Although there is a strong scientific basis to support a theoretical use of glutamine in athletes! The studies on athletes are mixed or lacking.
There are some studies showed that…
BCAA and glutamine supplements can maintain and/or increase glutamine levels during exercise.
Theoretically, to help reduce the negative effects of intense training! As well as maintaining stable immune function. So maintenance and/or increase in glutamine levels is needed.
Studies investigating this hypothesis, however, have not consistently observed improved immune status.
To date, we also do not know of any studies that have evaluated the effects of glutamine alone. This involves strength and changes in muscle mass during training.
Before conclusions can be drawn! I think further research on glutamine supplementation is needed. This is to determine whether it can affect immune function and training adaptation.
Another compound that may play a role in lessening overtraining is Creatine.
Classified as a Methylglycocynamine, creatine supplementation has been shown to increase intramuscular creatine. Also phosphocreatine stores and improve performance capacity during intermittent high-intensity exercise.
Creatine supplements also reported allowing athletes to maintain a greater volume of exercise. Then promotes a greater increase in muscle strength and mass. And also maintains a positive training adaptation.
While it’s not clear whether creatine supplements may have a direct role in preventing overtraining!
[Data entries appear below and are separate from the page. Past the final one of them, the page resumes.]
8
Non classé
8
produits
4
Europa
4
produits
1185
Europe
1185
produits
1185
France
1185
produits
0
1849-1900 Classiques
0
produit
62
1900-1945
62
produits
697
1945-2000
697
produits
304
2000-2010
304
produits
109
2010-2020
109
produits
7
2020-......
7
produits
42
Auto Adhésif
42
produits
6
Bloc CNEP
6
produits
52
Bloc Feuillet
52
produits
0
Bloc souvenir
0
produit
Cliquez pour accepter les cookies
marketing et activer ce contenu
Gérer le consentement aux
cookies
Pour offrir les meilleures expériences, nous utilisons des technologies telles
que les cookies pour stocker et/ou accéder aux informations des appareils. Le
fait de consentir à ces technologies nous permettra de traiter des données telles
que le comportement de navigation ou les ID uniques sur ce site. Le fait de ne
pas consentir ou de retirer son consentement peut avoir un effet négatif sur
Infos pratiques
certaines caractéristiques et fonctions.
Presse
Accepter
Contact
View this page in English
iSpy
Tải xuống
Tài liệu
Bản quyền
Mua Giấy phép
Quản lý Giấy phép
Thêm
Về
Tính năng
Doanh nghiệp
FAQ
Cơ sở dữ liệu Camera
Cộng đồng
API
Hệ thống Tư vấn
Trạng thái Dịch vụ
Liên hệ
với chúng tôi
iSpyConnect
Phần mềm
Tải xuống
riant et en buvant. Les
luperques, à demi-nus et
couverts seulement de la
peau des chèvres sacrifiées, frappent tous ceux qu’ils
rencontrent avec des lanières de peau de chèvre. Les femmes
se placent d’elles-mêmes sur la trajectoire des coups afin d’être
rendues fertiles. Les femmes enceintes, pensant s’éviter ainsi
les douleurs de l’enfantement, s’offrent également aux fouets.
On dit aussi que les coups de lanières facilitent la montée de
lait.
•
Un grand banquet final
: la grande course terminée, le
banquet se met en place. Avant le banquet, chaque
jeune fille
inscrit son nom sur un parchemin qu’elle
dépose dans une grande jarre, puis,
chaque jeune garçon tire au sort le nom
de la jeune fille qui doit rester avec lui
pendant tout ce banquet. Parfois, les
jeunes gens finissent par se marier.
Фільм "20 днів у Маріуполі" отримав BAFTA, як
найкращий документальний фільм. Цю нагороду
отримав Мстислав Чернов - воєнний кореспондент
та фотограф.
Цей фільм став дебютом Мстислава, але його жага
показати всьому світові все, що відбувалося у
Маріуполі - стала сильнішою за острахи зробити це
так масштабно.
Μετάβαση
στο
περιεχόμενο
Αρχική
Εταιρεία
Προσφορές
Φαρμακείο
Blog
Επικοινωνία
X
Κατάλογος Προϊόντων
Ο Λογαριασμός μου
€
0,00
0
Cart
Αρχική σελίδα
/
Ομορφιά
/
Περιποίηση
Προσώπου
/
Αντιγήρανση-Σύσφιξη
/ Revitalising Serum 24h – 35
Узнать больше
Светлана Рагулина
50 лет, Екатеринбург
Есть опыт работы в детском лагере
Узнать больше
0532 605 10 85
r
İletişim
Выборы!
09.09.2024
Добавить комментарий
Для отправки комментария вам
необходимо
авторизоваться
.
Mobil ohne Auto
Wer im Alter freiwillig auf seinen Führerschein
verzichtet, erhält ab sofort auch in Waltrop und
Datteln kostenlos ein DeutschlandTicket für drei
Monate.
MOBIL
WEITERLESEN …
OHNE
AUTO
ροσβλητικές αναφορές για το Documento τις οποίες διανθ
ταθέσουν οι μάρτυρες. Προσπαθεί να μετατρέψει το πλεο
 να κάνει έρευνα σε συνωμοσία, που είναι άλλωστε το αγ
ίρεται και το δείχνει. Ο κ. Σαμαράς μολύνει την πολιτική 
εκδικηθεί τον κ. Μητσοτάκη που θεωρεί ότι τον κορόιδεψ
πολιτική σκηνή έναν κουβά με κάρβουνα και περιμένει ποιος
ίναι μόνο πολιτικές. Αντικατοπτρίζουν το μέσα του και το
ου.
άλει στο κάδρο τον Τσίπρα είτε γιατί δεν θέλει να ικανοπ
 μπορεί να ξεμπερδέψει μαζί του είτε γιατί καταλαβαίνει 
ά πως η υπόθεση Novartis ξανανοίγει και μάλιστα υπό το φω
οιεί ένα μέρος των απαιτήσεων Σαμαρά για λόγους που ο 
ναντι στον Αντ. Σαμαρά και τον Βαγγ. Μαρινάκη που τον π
During an intensive training period, the use of creatine supplements can help an athlete tolerate training to a next level. This can reduce vulnerability to overtraining.
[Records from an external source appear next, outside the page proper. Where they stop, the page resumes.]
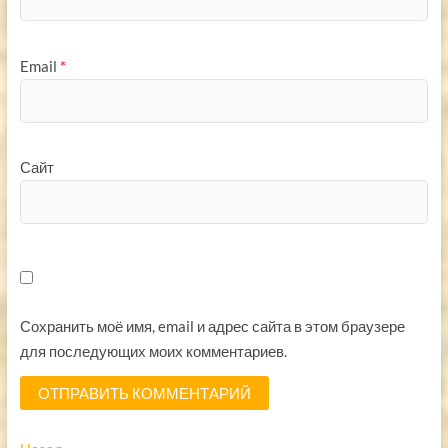
Email
*
Сайт
Сохранить моё имя, email и адрес сайта в этом браузере
для последующих моих комментариев.
Предыдущая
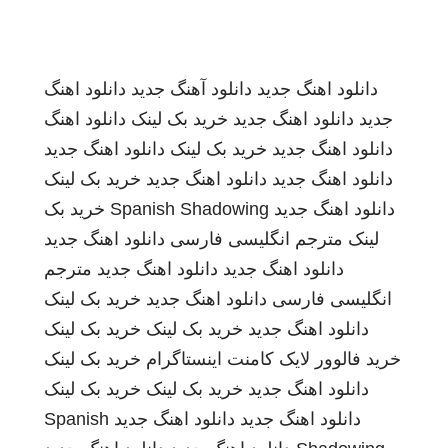
دانلود اهنگ جدید
دانلود آهنگ جدید
دانلود اهنگ
جدید
دانلود اهنگ جدید
خرید بک لینک
دانلود اهنگ
دانلود اهنگ جدید
خرید بک لینک
دانلود اهنگ جدید
دانلود اهنگ جدید
دانلود اهنگ جدید
خرید بک لینک
دانلود اهنگ جدید
Spanish Shadowing
خرید بک
لینک
مترجم انگلیسی فارسی
دانلود اهنگ جدید
دانلود اهنگ جدید
دانلود اهنگ جدید
مترجم
انگلیسی فارسی
دانلود اهنگ جدید
خرید بک لینک
دانلود اهنگ جدید
خرید بک لینک
خرید بک لینک
خرید فالوور لایک کامنت اینستاگرام
خرید بک لینک
دانلود اهنگ جدید
خرید بک لینک
خرید بک لینک
دانلود اهنگ جدید
دانلود اهنگ جدید
Spanish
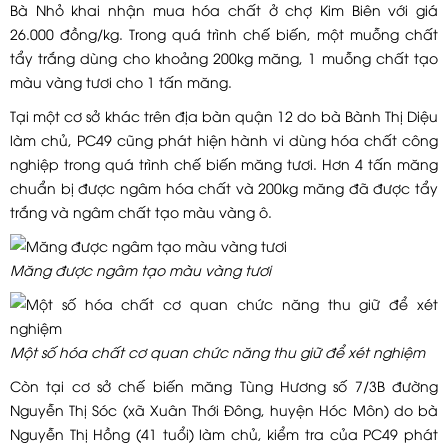
Bà Nhỏ khai nhận mua hóa chất ở chợ Kim Biên với giá
26.000 đồng/kg. Trong quá trình chế biến, một muỗng chất
tẩy trắng dùng cho khoảng 200kg măng, 1 muỗng chất tạo
màu vàng tươi cho 1 tấn măng.
Tại một cơ sở khác trên địa bàn quận 12 do bà Bành Thị Diệu
làm chủ, PC49 cũng phát hiện hành vi dùng hóa chất công
nghiệp trong quá trình chế biến măng tươi. Hơn 4 tấn măng
chuẩn bị được ngâm hóa chất và 200kg măng đã được tẩy
trắng và ngâm chất tạo màu vàng ô.
Măng được ngâm tạo màu vàng tươi
Một số hóa chất cơ quan chức năng thu giữ để xét nghiệm
Còn tại cơ sở chế biến măng Tùng Hương số 7/3B đường
Nguyễn Thị Sóc (xã Xuân Thới Đông, huyện Hóc Môn) do bà
Nguyễn Thị Hồng (41 tuổi) làm chủ, kiểm tra của PC49 phát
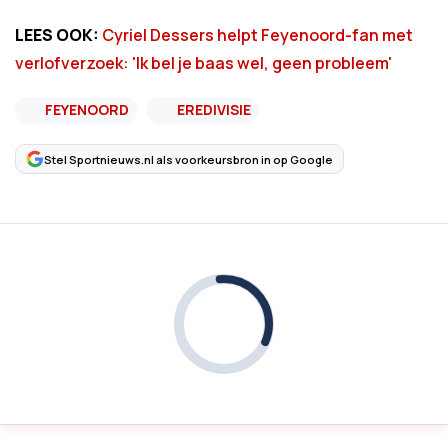
LEES OOK:
Cyriel Dessers helpt Feyenoord-fan met
verlofverzoek: 'Ik bel je baas wel, geen probleem'
FEYENOORD
EREDIVISIE
Stel Sportnieuws.nl als voorkeursbron in op Google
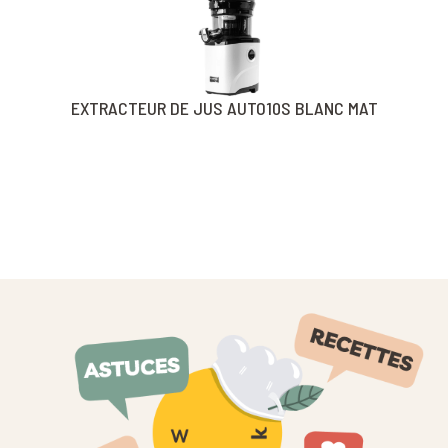
EXTRACTEUR DE JUS AUTO10S BLANC MAT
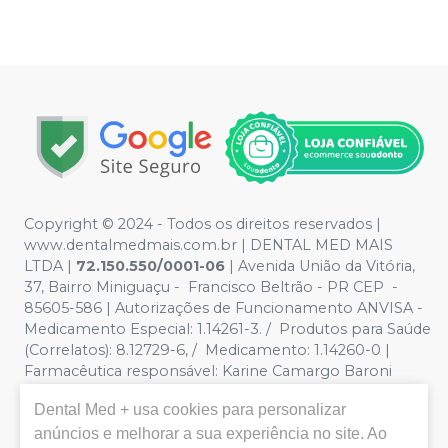
Copyright © 2024 - Todos os direitos reservados |
www.dentalmedmais.com.br | DENTAL MED MAIS
LTDA
|
72.150.550/0001-06
| Avenida União da Vitória,
37, Bairro Miniguaçu - Francisco Beltrão - PR CEP -
85605-586 | Autorizações de Funcionamento ANVISA -
Medicamento Especial: 1.14261-3. / Produtos para Saúde
(Correlatos): 8.12729-6, / Medicamento: 1.14260-0 |
Farmacêutica responsável: Karine Camargo Baroni
CRF/PR 32888 | Política de Privacidade e Segurança -
Dental Med +
usa cookies para personalizar
Fotos meramente ilustrativas - Os preços e condições
anúncios e melhorar a sua experiência no site. Ao
da loja virtual estão sujeitos a alterações. Em caso de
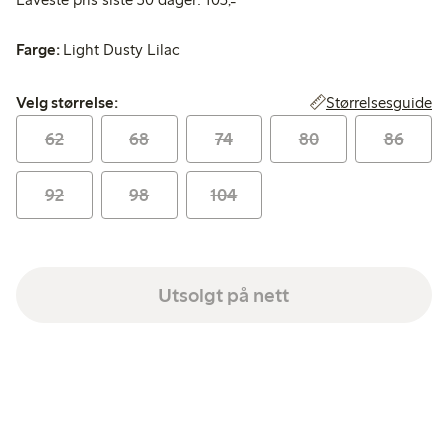
Farge:
Light Dusty Lilac
Velg størrelse:
Størrelsesguide
Velg størrelse:
62
68
74
80
86
92
98
104
Utsolgt på nett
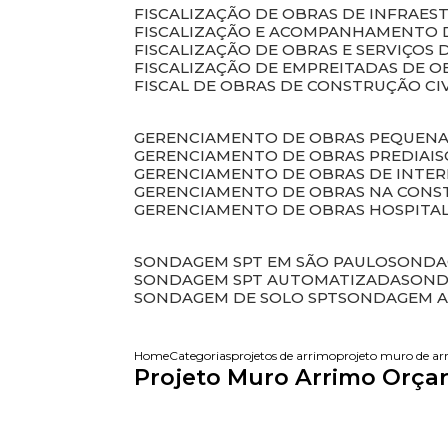
FISCALIZAÇÃO DE OBRAS DE INFRAE
FISCALIZAÇÃO E ACOMPANHAMENTO 
FISCALIZAÇÃO DE OBRAS E SERVIÇOS
FISCALIZAÇÃO DE EMPREITADAS DE O
FISCAL DE OBRAS DE CONSTRUÇÃO CI
GERENCIAMENTO DE OBRAS PEQUEN
GERENCIAMENTO DE OBRAS PREDIAIS
GERENCIAMENTO DE OBRAS DE INTER
GERENCIAMENTO DE OBRAS NA CONS
GERENCIAMENTO DE OBRAS HOSPITA
SONDAGEM SPT EM SÃO PAULO
SONDA
SONDAGEM SPT AUTOMATIZADA
SON
SONDAGEM DE SOLO SPT
SONDAGEM A
Home
Categorias
projetos de arrimo
projeto muro de ar
Projeto Muro Arrimo Orçar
To determine the potential ergogenic value of BCAA, creatine, and glutamine supplementation! Further research is needed.
But, this is our view! In intensive training, an athlete must consume a diet high in BCAA, creatine, and glutamine.
This can be done with…
- Selecting high-quality protein sources in the diet (e.g., casein, whey protein, etc.) and/or by…
- Ingesting carbohydrate/protein supplements that contain quality protein, BCAAs, and glutamine.
It is also our view that given the evidence regarding the ergogenic value and medical safety.
For athletes involved in high-intensity training! Creatine supplements can function as an effective ergogenic aid.
Read also: Top creatine powder you need to know
Carbohydrate – Protein Supplements
If you do the intensive exercise, it will be spending much more calorie. To cover it, you need consuming enough calories as well.
Eating 4 to 6 times per day and consuming high-calorie foods/snacks between meals will maximize caloric intake.
A research has indicated. You can use high-calorie carbohydrate supplements during intensive training and/or competition. This is an easy and effective way to increase calorie intake and maintain muscle glycogen levels.
However, most high-calorie carbohydrate supplements are simply blends of sucrose and maltodextrins. No other nutrients added. Therefore, the nutrient density of these type of carbohydrate supplements is poor.
Over the last 10 years or so! There are many significant improvements in the development of nutrient-dense, carbohydrate/protein supplements
These supplements are available in liquid, powder, or bar form. It serves as a convenient means of increasing caloric intake. This might be the solution for athletes who have difficulty consuming enough calories during training.
Keep in mind, most of these supplements contain less fat. But the supply of quality carbohydrates, protein, vitamins and minerals is much bigger.
When compared to non-fortified carbohydrate concentrate drinks! We believe the protein supplements is a more balanced option to increase the calorie intake.
For those of you who are in intensive training and need to increase calorie intake! We recommend taking quality carbohydrate/protein supplements. Use after exercise or as a snack between meals.
Research shows, compared with adding carbohydrates to the diet! It is more effective to consume this type of supplement during training.